User 4df9fb85ce
06-06-2014 22:17:00
Hello,
I've been working with a set of molecules without coordinates in CML format. This dataset contains both SMILES and CML files for each molecule, but the problem is that Marvin treats some stereocenters in such CML files differently when comparing it to other cheminformatics packages. In may dataset the CML and SMILES fields should be the same, but Marvin treats them differently. I tried to localize the problem and found that atom ordering in CML influences stereocenter parity by some reason.
I took the following CML file:
<?xml version="1.0" ?>
<cml>
<molecule>
<atomArray>
<atom id="a0" elementType="C"/>
<atom id="a1" elementType="C"/>
<atom id="a2" elementType="C" isotope="13" isotopeNumber="13">
<atomParity atomRefs4="a3 a1 a4 a2">1</atomParity>
</atom>
<atom id="a3" elementType="C"/>
<atom id="a4" elementType="C" isotope="14" isotopeNumber="14">
<atomParity atomRefs4="a2 a8 a7 a4">1</atomParity>
</atom>
<atom id="a5" elementType="N"/>
<atom id="a6" elementType="C"/>
<atom id="a7" elementType="O"/>
<atom id="a8" elementType="C"/>
<atom id="a9" elementType="O"/>
</atomArray>
<bondArray>
<bond atomRefs2="a0 a1" order="1"/>
<bond atomRefs2="a1 a2" order="1"/>
<bond atomRefs2="a2 a3" order="1"/>
<bond atomRefs2="a3 a5" order="1"/>
<bond atomRefs2="a5 a6" order="1"/>
<bond atomRefs2="a6 a7" order="1"/>
<bond atomRefs2="a7 a4" order="1"/>
<bond atomRefs2="a2 a4" order="1"/>
<bond atomRefs2="a4 a8" order="1"/>
<bond atomRefs2="a8 a9" order="2"/>
</bondArray>
</molecule>
</cml>
In that file I changed order for atoms a7 and a8. From
<atom id="a7" elementType="O"/>
<atom id="a8" elementType="C"/>
<atom id="a8" elementType="C"/>
<atom id="a7" elementType="O"/>
Marvin gave me two different molecules: {mol_order1.png} and {mol_order2.png}
I compared Marvin results with OpenBabel and Indigo, and they both produces the same SMILES and Image for this molecules:
CC[13C@@H]1CNCO[14C@@H]1C=O
Marvin produces two different molecules for {mol_order1.cml} and {mol_order2.cml}:
CC[13C@@H]1CNCO[14C@H]1C=O
CC[13C@@H]1CNCO[14C@@H]1C=O
I looked at the CML specification, but couldn't find anything that can explain differences in these CML molecules. Could you check if this is a bug?

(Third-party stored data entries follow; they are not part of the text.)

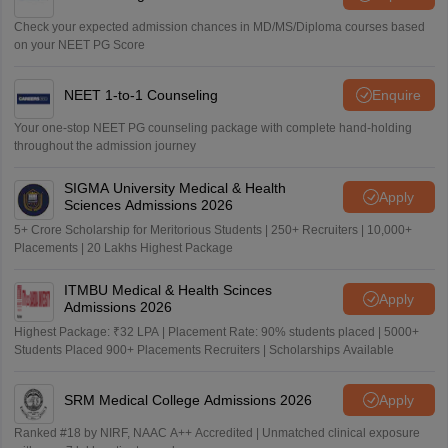
Check your expected admission chances in MD/MS/Diploma courses based
on your NEET PG Score
NEET 1-to-1 Counseling
Enquire
Your one-stop NEET PG counseling package with complete hand-holding
throughout the admission journey
SIGMA University Medical & Health
Apply
Sciences Admissions 2026
5+ Crore Scholarship for Meritorious Students | 250+ Recruiters | 10,000+
Placements | 20 Lakhs Highest Package
ITMBU Medical & Health Scinces
Apply
Admissions 2026
Highest Package: ₹32 LPA | Placement Rate: 90% students placed | 5000+
Students Placed 900+ Placements Recruiters | Scholarships Available
SRM Medical College Admissions 2026
Apply
Ranked #18 by NIRF, NAAC A++ Accredited | Unmatched clinical exposure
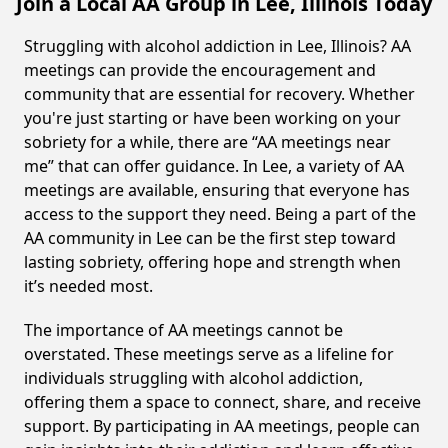
Join a Local AA Group in Lee, Illinois Today
Struggling with alcohol addiction in Lee, Illinois? AA
meetings can provide the encouragement and
community that are essential for recovery. Whether
you're just starting or have been working on your
sobriety for a while, there are “AA meetings near
me” that can offer guidance. In Lee, a variety of AA
meetings are available, ensuring that everyone has
access to the support they need. Being a part of the
AA community in Lee can be the first step toward
lasting sobriety, offering hope and strength when
it’s needed most.
The importance of AA meetings cannot be
overstated. These meetings serve as a lifeline for
individuals struggling with alcohol addiction,
offering them a space to connect, share, and receive
support. By participating in AA meetings, people can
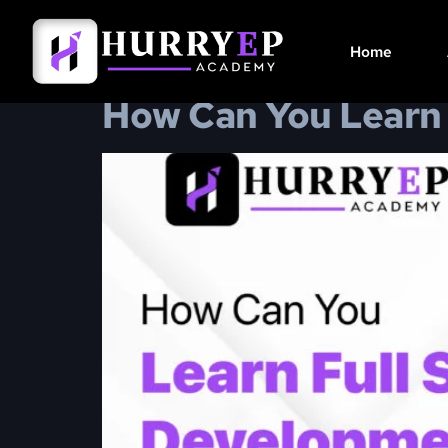
Day:
January 1
Home
How Can You Learn 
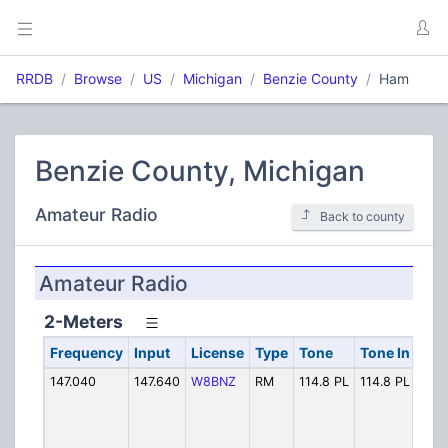
RRDB
Browse
US
Michigan
Benzie County
Ham
Benzie County, Michigan
Amateur Radio
Back to county
Amateur Radio
2-Meters
Frequency
Input
License
Type
Tone
Tone In
Alp
147.040
147.640
W8BNZ
RM
114.8 PL
114.8 PL
W8B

PS: I found a remark in your documentation about CML: http://www.chemaxon.com/marvin/help/formats/cml-doc.html
Attention: When a cml file containing parity information is imported to Marvin older than 5.8, the parity information will be displayed wrongly!

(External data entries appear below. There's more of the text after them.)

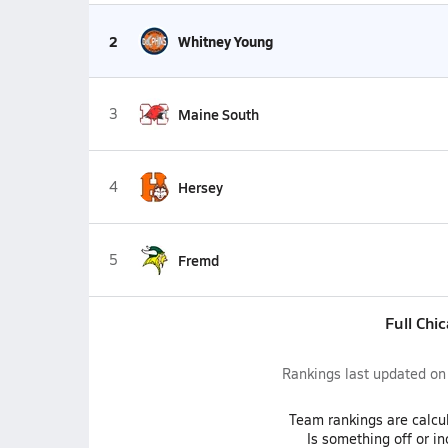
2
Whitney Young
3
Maine South
4
Hersey
5
Fremd
Full Chi
Rankings last updated o
Team
rankings
are calcu
Is something off or i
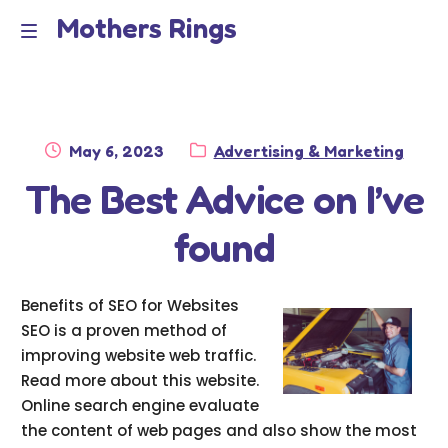
Mothers Rings
Skip
Skip
to
to
Home
M
navigation
content
e
Disclaimer
n
Posted
Category:
May 6, 2023
Advertising & Marketing
Dmca Notice
on
The Best Advice on I’ve
u
Privacy Policy
found
Terms Of Use
Benefits of SEO for Websites
SEO is a proven method of
improving website web traffic.
Read more about this website.
Online search engine evaluate
the content of web pages and also show the most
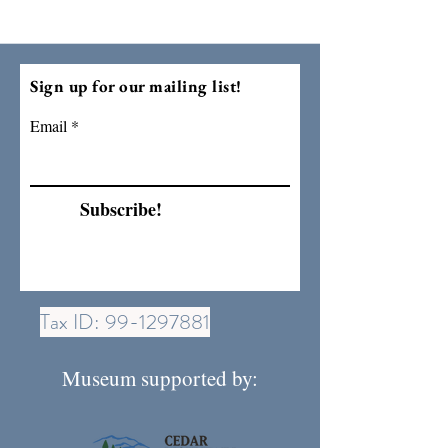
Sign up for our mailing list!
Email
Subscribe!
Tax ID:
99-1297881
Museum supported by:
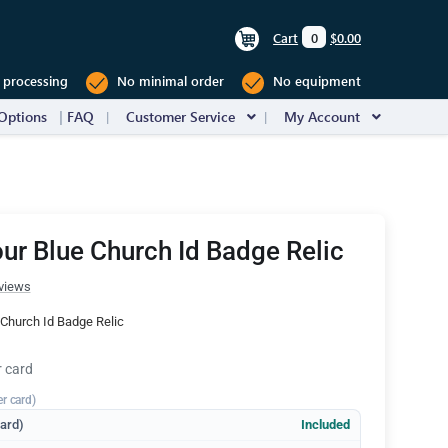
Cart
0
$0.00
 processing
No minimal order
No equipment
Options
FAQ
Customer Service
My Account
ur Blue Church Id Badge Relic
views
Church Id Badge Relic
r card
er card)
dard)
Included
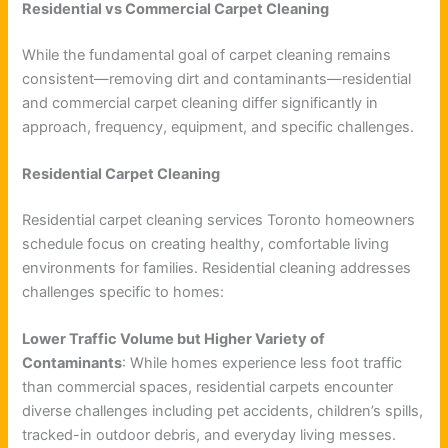
Residential vs Commercial Carpet Cleaning
While the fundamental goal of carpet cleaning remains
consistent—removing dirt and contaminants—residential
and commercial carpet cleaning differ significantly in
approach, frequency, equipment, and specific challenges.
Residential Carpet Cleaning
Residential carpet cleaning services Toronto homeowners
schedule focus on creating healthy, comfortable living
environments for families. Residential cleaning addresses
challenges specific to homes:
Lower Traffic Volume but Higher Variety of
Contaminants
: While homes experience less foot traffic
than commercial spaces, residential carpets encounter
diverse challenges including pet accidents, children’s spills,
tracked-in outdoor debris, and everyday living messes.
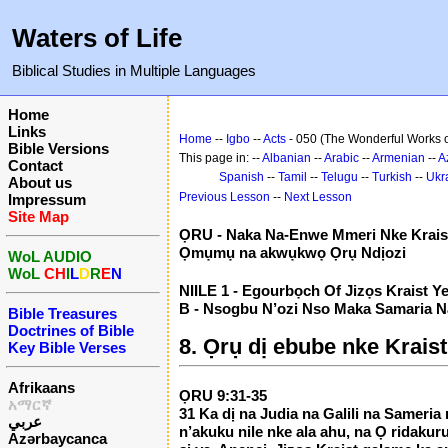
Waters of Life
Biblical Studies in Multiple Languages
Home
Links
Home
--
Igbo
--
Acts
- 050 (The Wonderful Works of
Bible Versions
This page in: --
Albanian
--
Arabic
--
Armenian
--
A
Contact
Spanish
--
Tamil
--
Telugu
--
Turkish
--
Ukr
About us
Previous Lesson
--
Next Lesson
Impressum
Site Map
ỌRU - Naka Na-Enwe Mmeri Nke Krais
Ọmụmụ na akwụkwọ Ọrụ Ndịozi
WoL AUDIO
WoL
CH
I
L
D
R
E
N
NIILE 1 - Egourbọch Of Jizọs Kraist Y
B - Nsogbu N’ozi Nso Maka Samaria Na
Bible Treasures
Doctrines of Bible
8. Ọrụ dị ebube nke Kraist
Key Bible Verses
Afrikaans
ỌRU 9:31-35
አማርኛ
31 Ka dị na Judia na Galili na Sameria
عربي
n’akuku nile nke ala ahu, na Ọ ridakur
Azərbaycanca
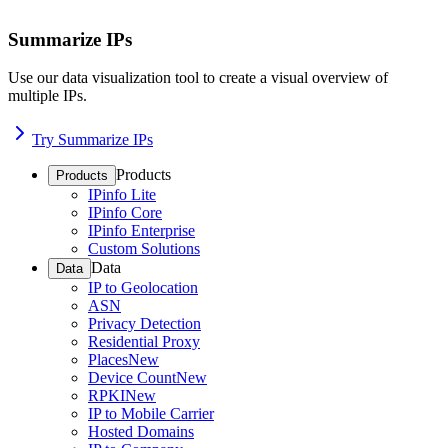
Summarize IPs
Use our data visualization tool to create a visual overview of
multiple IPs.
Try Summarize IPs
Products
Products
IPinfo Lite
IPinfo Core
IPinfo Enterprise
Custom Solutions
Data
Data
IP to Geolocation
ASN
Privacy Detection
Residential Proxy
Places
New
Device Count
New
RPKI
New
IP to Mobile Carrier
Hosted Domains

I'm using Marvin 6.3, but it seems that the parity information is displayed wrongly. Or did you assume that the version less than 5.8 worked as I expect to be correct, but you realized that is a bug. If so, then could you explain why the molecules {mol_order1.cml} and {mol_order2.cml} are different?
Best regards,
Michael